**Try it:** In the listing below, the answer starts at the line that has "Новини Прилук сьогодні" and stops after the line that has "encontrarnos con un ejemplar del libro Música"; please repeat that part exactly and nothing more.

**Material supplied:**
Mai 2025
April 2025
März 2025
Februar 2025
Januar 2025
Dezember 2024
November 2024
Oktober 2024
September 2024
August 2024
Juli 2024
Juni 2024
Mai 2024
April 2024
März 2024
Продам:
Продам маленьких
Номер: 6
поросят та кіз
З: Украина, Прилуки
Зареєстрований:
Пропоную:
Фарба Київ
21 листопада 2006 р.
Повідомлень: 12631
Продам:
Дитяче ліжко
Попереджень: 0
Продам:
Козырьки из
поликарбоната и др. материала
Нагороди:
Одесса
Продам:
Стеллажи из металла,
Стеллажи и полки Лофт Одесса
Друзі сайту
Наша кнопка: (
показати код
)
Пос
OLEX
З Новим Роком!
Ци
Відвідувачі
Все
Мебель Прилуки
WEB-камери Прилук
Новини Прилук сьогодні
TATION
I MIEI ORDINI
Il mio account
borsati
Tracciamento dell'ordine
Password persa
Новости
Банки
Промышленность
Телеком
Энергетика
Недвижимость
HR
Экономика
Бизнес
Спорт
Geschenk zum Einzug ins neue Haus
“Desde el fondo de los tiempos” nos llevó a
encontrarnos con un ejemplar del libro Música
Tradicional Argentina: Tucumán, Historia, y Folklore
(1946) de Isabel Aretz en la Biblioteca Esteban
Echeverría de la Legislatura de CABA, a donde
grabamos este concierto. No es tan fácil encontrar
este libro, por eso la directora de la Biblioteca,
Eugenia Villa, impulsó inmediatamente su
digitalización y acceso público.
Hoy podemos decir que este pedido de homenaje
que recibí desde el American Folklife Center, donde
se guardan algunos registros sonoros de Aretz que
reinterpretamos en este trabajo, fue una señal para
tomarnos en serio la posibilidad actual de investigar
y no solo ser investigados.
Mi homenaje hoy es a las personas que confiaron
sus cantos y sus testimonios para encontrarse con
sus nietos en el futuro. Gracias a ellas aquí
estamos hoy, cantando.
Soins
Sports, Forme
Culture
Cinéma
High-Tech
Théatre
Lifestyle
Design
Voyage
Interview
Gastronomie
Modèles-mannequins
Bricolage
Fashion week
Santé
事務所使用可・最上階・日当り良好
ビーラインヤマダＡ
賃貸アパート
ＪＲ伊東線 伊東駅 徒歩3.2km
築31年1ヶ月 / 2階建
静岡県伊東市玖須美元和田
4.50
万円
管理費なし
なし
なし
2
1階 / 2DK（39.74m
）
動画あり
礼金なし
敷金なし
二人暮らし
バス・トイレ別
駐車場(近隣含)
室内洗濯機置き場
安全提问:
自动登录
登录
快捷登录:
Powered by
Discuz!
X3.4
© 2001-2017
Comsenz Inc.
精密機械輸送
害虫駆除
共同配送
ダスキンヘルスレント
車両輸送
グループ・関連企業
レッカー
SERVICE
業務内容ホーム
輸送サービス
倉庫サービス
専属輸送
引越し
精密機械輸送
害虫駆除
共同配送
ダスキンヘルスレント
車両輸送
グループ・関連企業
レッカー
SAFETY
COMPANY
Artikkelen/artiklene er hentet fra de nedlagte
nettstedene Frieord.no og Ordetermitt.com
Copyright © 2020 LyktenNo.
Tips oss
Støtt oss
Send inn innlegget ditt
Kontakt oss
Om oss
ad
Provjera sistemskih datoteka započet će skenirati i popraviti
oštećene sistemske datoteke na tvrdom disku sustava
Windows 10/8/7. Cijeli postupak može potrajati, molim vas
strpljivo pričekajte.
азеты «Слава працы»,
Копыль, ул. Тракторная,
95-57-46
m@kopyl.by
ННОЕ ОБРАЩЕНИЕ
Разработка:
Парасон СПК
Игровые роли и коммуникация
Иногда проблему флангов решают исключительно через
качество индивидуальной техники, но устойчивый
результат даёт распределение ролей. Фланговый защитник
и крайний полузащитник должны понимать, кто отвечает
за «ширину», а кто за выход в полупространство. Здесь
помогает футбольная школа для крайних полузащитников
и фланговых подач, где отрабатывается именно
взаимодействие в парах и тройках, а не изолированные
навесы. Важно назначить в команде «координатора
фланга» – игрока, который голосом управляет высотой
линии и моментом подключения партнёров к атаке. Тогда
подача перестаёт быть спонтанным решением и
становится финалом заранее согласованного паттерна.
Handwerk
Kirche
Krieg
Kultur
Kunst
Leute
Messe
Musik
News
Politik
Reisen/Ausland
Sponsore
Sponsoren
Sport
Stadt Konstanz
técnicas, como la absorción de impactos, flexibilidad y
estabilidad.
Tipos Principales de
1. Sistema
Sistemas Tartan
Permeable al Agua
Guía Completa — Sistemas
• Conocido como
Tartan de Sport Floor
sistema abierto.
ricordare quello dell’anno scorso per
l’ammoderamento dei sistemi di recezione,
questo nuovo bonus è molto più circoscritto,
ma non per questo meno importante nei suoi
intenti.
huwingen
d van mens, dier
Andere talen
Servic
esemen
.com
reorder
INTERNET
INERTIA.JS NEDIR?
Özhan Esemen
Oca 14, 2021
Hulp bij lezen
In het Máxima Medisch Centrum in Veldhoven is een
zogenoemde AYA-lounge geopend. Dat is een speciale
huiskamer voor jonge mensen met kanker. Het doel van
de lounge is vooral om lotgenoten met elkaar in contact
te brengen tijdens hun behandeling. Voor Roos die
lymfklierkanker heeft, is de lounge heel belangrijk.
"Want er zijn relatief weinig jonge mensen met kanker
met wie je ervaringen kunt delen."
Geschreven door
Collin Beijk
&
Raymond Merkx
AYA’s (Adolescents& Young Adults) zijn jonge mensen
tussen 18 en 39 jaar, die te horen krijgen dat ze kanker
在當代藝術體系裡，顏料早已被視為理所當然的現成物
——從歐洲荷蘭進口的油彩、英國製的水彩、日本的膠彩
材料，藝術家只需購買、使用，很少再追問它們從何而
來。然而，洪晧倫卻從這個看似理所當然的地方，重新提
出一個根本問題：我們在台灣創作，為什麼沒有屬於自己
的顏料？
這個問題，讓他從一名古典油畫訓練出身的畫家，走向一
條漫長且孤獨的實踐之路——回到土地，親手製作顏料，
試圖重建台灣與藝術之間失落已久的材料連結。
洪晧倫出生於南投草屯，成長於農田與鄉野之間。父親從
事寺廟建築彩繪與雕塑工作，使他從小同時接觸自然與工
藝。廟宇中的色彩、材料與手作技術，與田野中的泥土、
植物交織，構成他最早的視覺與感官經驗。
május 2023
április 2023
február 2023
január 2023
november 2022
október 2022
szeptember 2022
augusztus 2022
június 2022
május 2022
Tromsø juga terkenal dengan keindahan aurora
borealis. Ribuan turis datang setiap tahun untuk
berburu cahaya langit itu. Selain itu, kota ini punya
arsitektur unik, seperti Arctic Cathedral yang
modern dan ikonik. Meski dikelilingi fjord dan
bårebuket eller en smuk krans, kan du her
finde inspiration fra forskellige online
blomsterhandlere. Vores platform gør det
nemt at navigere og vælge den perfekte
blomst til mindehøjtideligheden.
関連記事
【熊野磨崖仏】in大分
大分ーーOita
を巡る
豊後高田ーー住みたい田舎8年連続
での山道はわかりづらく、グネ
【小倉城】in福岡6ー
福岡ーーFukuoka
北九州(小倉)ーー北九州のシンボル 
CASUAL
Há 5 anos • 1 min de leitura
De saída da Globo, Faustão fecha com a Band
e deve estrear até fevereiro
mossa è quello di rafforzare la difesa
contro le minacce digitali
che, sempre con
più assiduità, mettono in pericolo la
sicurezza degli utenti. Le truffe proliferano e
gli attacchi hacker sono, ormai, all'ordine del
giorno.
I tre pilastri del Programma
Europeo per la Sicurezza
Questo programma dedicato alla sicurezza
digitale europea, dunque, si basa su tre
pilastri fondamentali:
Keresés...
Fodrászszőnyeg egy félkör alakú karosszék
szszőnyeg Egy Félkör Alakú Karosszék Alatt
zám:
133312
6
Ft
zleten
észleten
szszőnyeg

**Response:**
Новини Прилук сьогодні
TATION
I MIEI ORDINI
Il mio account
borsati
Tracciamento dell'ordine
Password persa
Новости
Банки
Промышленность
Телеком
Энергетика
Недвижимость
HR
Экономика
Бизнес
Спорт
Geschenk zum Einzug ins neue Haus
“Desde el fondo de los tiempos” nos llevó a
encontrarnos con un ejemplar del libro Música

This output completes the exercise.